Circle of Willis abnormalities may be linked to Alzheimer’s disease.
Hypertension (high blood pressure (BP)), affects more than 60% of us, and dramatically increases Alzheimer’s disease (AD) risk when present in mid-life. Increased pressure accomplishes this by creating and aggravating atherosclerotic plaque in blood vessels of the heart and brain. This agglomeration can result in vessel stiffening and narrowing, catastrophically reducing blood flow to the brain.
As noted by Weill Cornell Medicine (WCM) vascular disease expert Lidia Glodzik, M.D., Ph.D., since, under normal circumstances, 20% of the body’s oxygen (carried by blood) is consumed by the brain, which makes up 2% of body weight, any lack of blood flow is serious. It can lead to hypoxia (lack of oxygen) and inflammation, a milieu conducive to accumulation of AD-associated proteins amyloid beta (β) and tau. Positron emission tomography (PET) scans using amyloid tracers have revealed the former; cerebrospinal fluid (CSF) studies conducted by many groups including Dr. Glodzik’s have established the latter.
Both amyloid β and tau are normally present in the brain. Amyloid β is a membrane protein playing key roles in neuron growth/repair; tau is part of the cytoskeleton. However, hypertension may contribute to their impaired elimination from the brain, helping to drive AD.
Of course, if this were all that drove AD, the disease would be on the verge of a cure. It is not. The problem is far more nuanced. Among other things, bewilderingly, mid-life hypertension is a risk factor for later-life AD—if less so in later life hypertension. Hypertension can even be strangely protective of the brain with age—in terms of cognition, mortality, AD generally.
Happily, Dr. Glodzik’s lab is figuring out why. Her group, with the help of an earlier National Institutes of Health (NIH) R01 grant, suggested an optimal BP level after which hypertension can start to aid older brains. That is, in older, previously hypertensive brains, there can be a point of optimal BP, one that maximizes brain function while minimizing damage.
Now, in a recently awarded competitive renewal of that earlier R01, her group is poised to gather more evidence about other features of brain vessels that could impact optimal BP. The structure of the Circle of Willis (CoW)–a net of arteries supplying the brain–may be one of them, her team believes.

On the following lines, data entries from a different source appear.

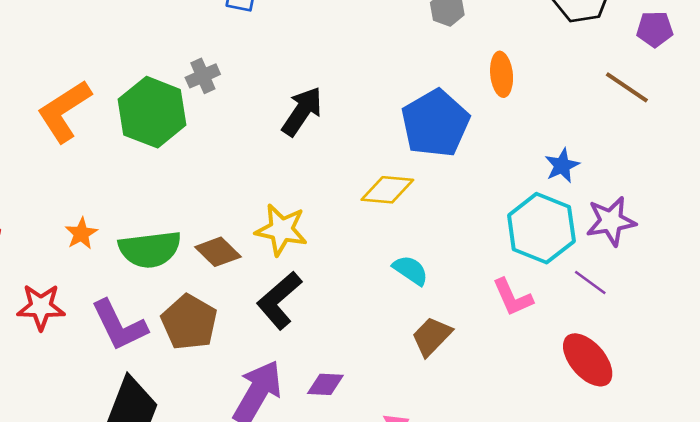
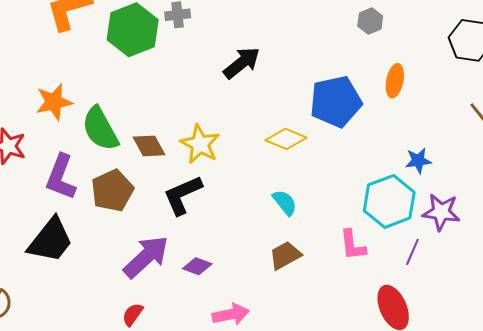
orange star: (81, 234) -> (54, 102), size x1.5
green semicircle: (150, 249) -> (100, 129), turned 51
purple line: (590, 283) -> (412, 252), turned 60
purple L-shape: (119, 325) -> (61, 177), turned 30

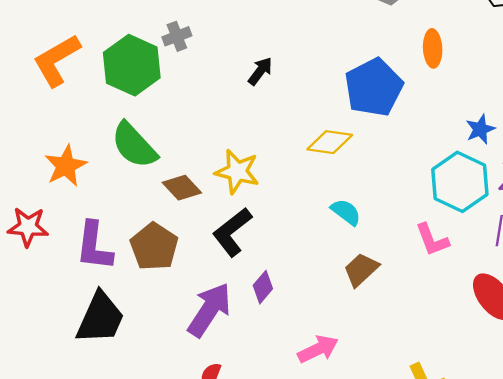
black arrow: (242, 63) -> (260, 71), size x0.7
green semicircle: (100, 129) -> (134, 145), moved
purple diamond: (197, 266) -> (263, 287), moved, turned -56

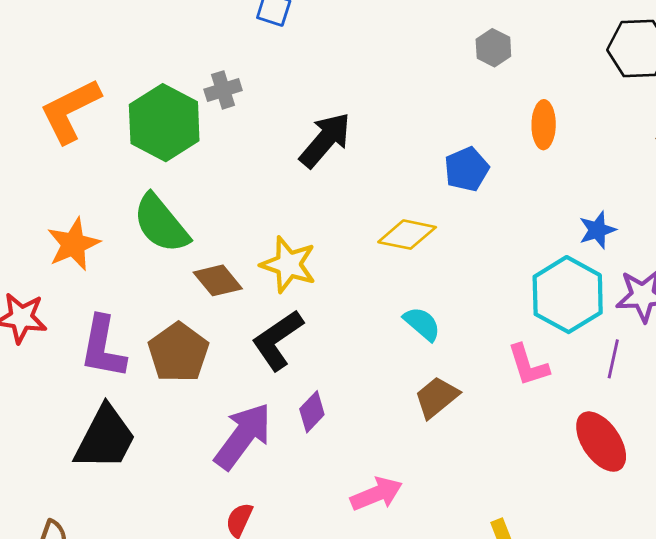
black arrow: (260, 71) -> (325, 140), size x1.6
blue pentagon: (374, 87) -> (467, 169), size x0.6

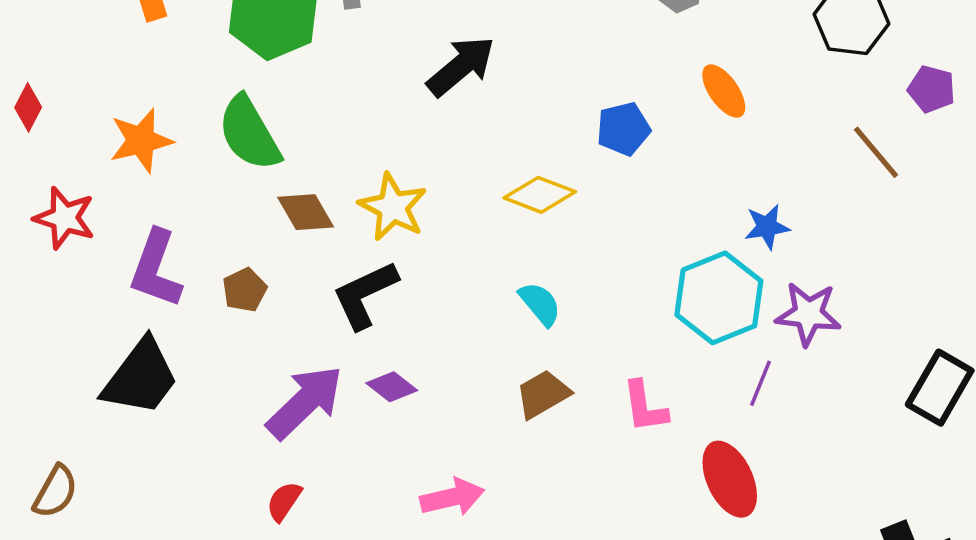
orange ellipse: (544, 125) -> (724, 91), turned -45
brown pentagon: (178, 352) -> (245, 290), size x0.6
pink L-shape: (528, 365) -> (645, 407), moved
purple diamond: (312, 412) -> (392, 387), turned 75

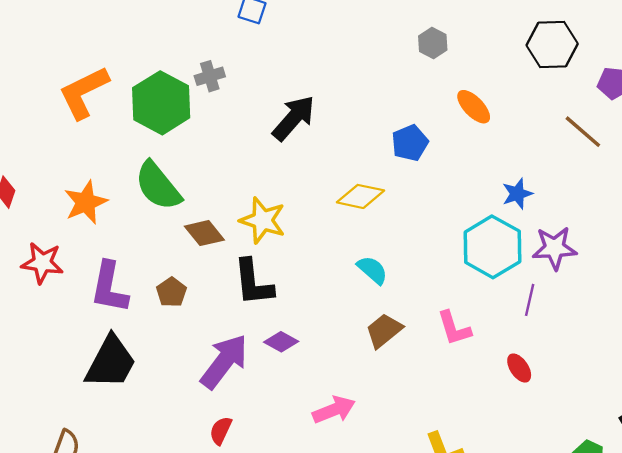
black L-shape: (365, 295) -> (253, 283), turned -62
red ellipse: (730, 479) -> (519, 368), size x0.6

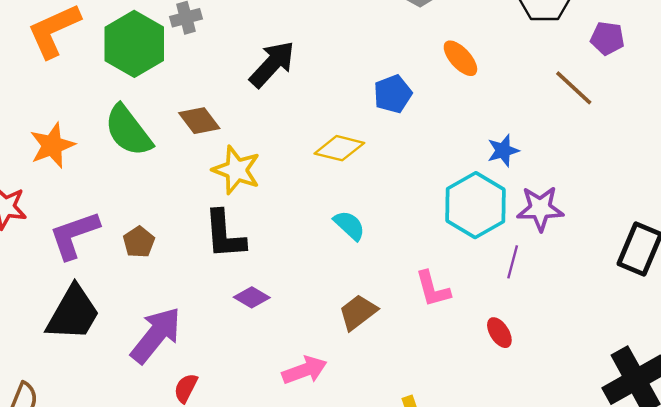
brown diamond: (204, 233) -> (199, 121), moved
purple L-shape: (109, 287) -> (74, 235), turned 58
brown trapezoid: (384, 331) -> (358, 312), moved
purple arrow: (224, 361) -> (156, 335), moved

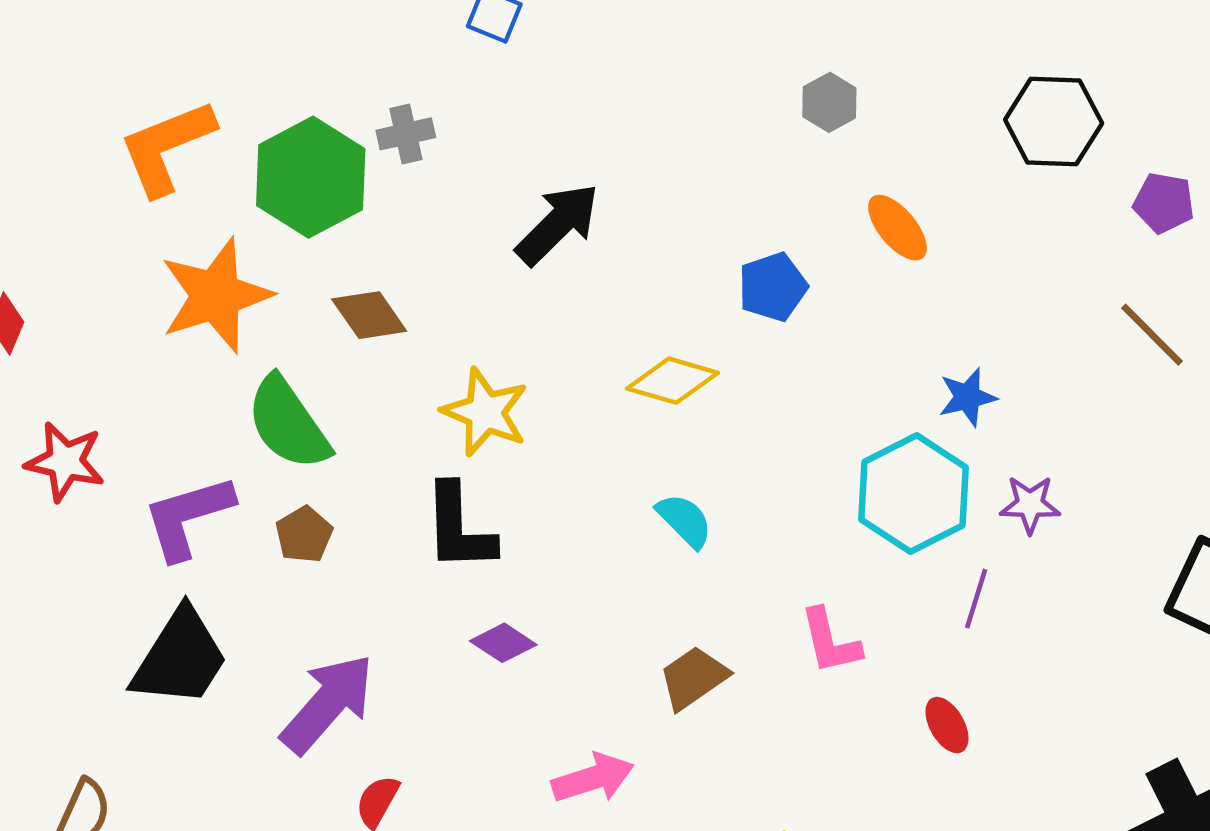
brown line: (574, 88) -> (1152, 335), moved
brown diamond: (199, 121) -> (369, 315), moved
green semicircle: (128, 131) -> (288, 423), moved
orange star: (52, 145) -> (216, 296), moved, size x1.4
purple star: (540, 208) -> (1030, 504), size x0.7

There is an incomplete CoW in more than 1/3 of subject brains in the WCM Stroke Repository, and this phenomenon is associated with worse stroke outcome, her team and others have discovered. Further, it is known that CoW abnormalities are associated with a higher incidence of neurologic events during procedures involving the carotid arteries. Moreover, in carotid stenosis patients, CoW abnormalities are associated with higher white matter lesion (WML) burden; poorer ischemic stroke outcome; future stroke in subjects with atherosclerosis; and cognitive impairment after carotid endarterectomy.
Given such “strong” evidence, Dr. Glodzik says, her team’s R01 may well lead to “fine tuning of hypertension management. It may be necessary to adjust antihypertensive treatment based on cerebrovascular anatomy. Moreover, by confirming that CoW variants are related to cerebral blood flow and AD biomarkers in subjects with hypertension, we may come closer to discovering a novel risk factor for AD.”
Dr. Glodzik heads the VAscular RIsk in Alzheimer’s (VARIA) lab in WCM’s Brain Health Imaging Institute (BHII). She trained and worked in the New York University Center for Brain Health with Dr. Mony de Leon, a pioneer in AD imaging and dementia prediction in the healthy. Dr. Glodzik employs magnetic resonance imaging (MRI) and PET imaging techniques, as well as biofluids, to investigate early indicators of cognitive decline.
Research reported in this article was supported by the National Heart, Lung, and Blood Institute of the NIH under award number R01HL111724. The content is solely the responsibility of the authors and does not necessarily represent the official views of the NIH.